• _What you are asked to do_: After finding the line that contains "ป้องกันแชมป์สภามวย", give again that line and each one following it, exactly, until the records end.
───── Extracted records
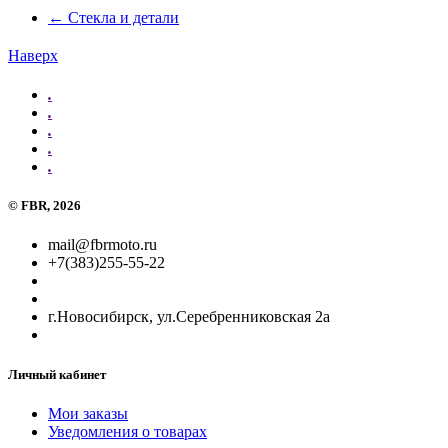
←
Стекла и детали
Наверх
.
.
.
.
.
©
FBR
, 2026
mail@fbrmoto.ru
+7(383)255-55-22
г.Новосибирск, ул.Серебренниковская 2а
Личный кабинет
Мои заказы
Уведомления о товарах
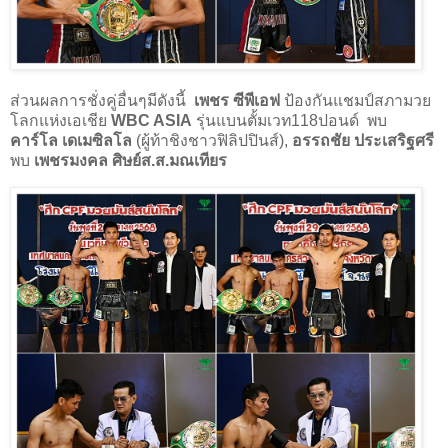
ส่วนผลการชั่งคู่อื่นๆมีดังนี้
เพชร ซีพีเอฟ
ป้องกันแชมป์สภามวย
โลกแห่งเอเชีย
WBC ASIA
รุ่นแบนตั้มเวท118ปอนด์ พบ
คาร์โล เดเมซิลโล
(ผู้ท้าชิงชาวฟิลิปปินส์),
อรรถชัย ประเสริฐศรี
พบ
เพชรมงคล ศิษย์ส.ส.มณเทียร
──────────
• _Solution below_:
ป้องกันแชมป์สภามวย
โลกแห่งเอเชีย
WBC ASIA
รุ่นแบนตั้มเวท118ปอนด์ พบ
คาร์โล เดเมซิลโล
(ผู้ท้าชิงชาวฟิลิปปินส์),
อรรถชัย ประเสริฐศรี
พบ
เพชรมงคล ศิษย์ส.ส.มณเทียร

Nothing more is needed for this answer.